Marchionne lo ha detto chiaro e tondo a Ginevra: “Il vero problema che abbiamo è quello di non riuscire a spiegare i vantaggi che la globalizzazione assicura a tutti”. Un problema politico e culturale. Che però rischia di avere riflessi pesantissimi per Fca. Al contrario di Gm che, approfittando del vento trumpiano, si è ritirata – per ora – dall’Europa, l’approccio mondialista è nel dna dell’azienda costruita da Marchionne che, va ricordato, quando si quotò nel tempio global di Wall Street, espose sulla facciata del palazzo della Borsa tre bandiere: l’italiana, l’americana e la brasiliana.

E figlia della globalizzazione “a mille” è l’ultima nata in casa Fca: la Jeep Compass che in questi giorni è stata presentata a Ginevra mentre sta sbarcando nei concessionari americani dove arriva, che scherzi fa il destino, dal Messico.

Già perché la Compass è stata progettata e disegnata in occidente (a Detroit con la collaborazione di Torino poiché la piattaforma è la B-Wide made in Italy, la stessa di Renegade), ma poi viene assemblata in ben quattro Paesi emergenti: Brasile (fabbrica di Pernambuco), Cina (Changsha), Messico (Toluca) e, dal prossimo agosto, India (Ranjangaon).
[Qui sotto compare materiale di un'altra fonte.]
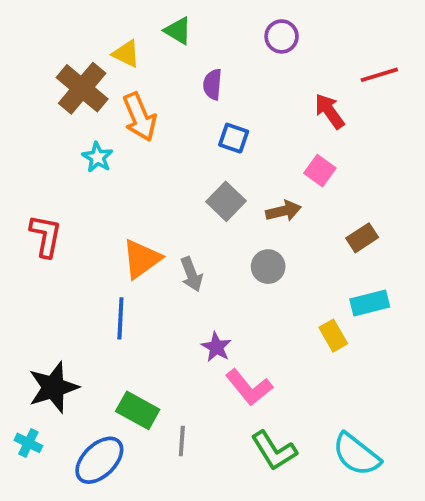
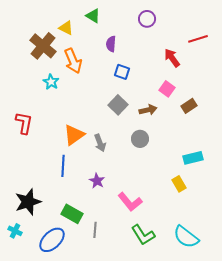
brown rectangle: (362, 238) -> (189, 106), moved
yellow rectangle: (333, 336) -> (179, 184), moved
purple star: (216, 347) -> (97, 181), moved

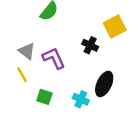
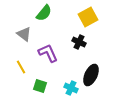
yellow square: (115, 27) -> (88, 17), moved
gray triangle: (27, 51) -> (24, 34), moved

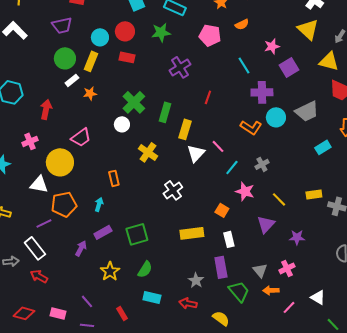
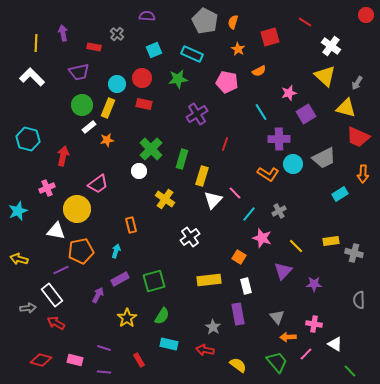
pink cross: (287, 268) -> (314, 324), moved, turned 35
green trapezoid: (239, 291) -> (277, 362), moved
purple line: (87, 301) -> (104, 348), turned -32

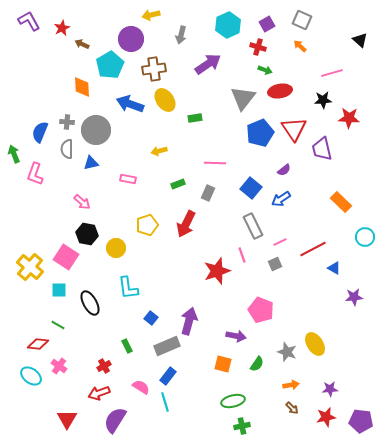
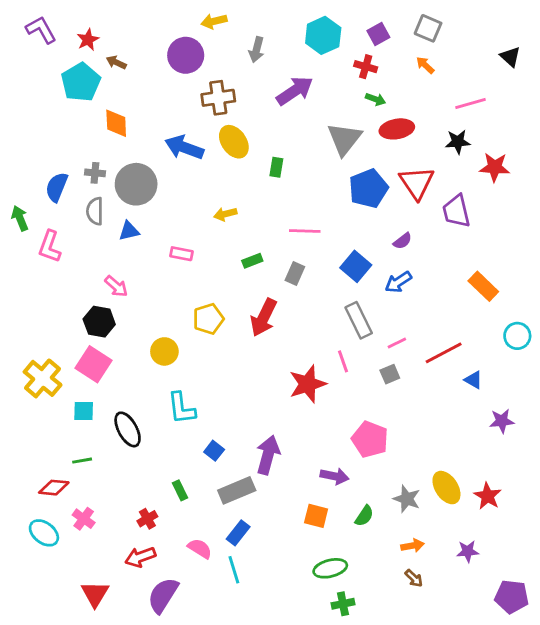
cyan pentagon: (110, 65) -> (81, 82), moved
green rectangle: (195, 118) -> (276, 167), turned -72
black hexagon: (87, 234) -> (99, 322), moved
green line: (58, 325) -> (82, 461), turned -40
red star: (326, 417) -> (488, 496), moved, turned -30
A dirla tutta, la Compass è partita prima (in autunno) in Brasile dove nello scorso febbraio ha contribuito con 2.791 immatricolazioni ad assegnare a Jeep la quota del 5% del mercato e poi in Cina dove, sempre a febbraio, ha piazzato 4.491 pezzi sui 13.400 venduti dal marchio Jeep (più del doppio delle 5.900 del febbraio 2016).

Da questo mese inizieranno le immatricolazioni negli States della Compass messicana e, beh, sembrano esserci  le premesse per provocare un mezzo stranguglione ai trumpisti. Mike Manley, il gran capo di Jeep (e Ram) a Ginevra non ha nascosto l’ambizione di un piano che faccia di Compass la concorrente di Toyota Rav4, Ford Escape, Honda CR-V e in Europa della Nissan Qashqai. Tutti modelli da oltre 300.000 pezzi annui.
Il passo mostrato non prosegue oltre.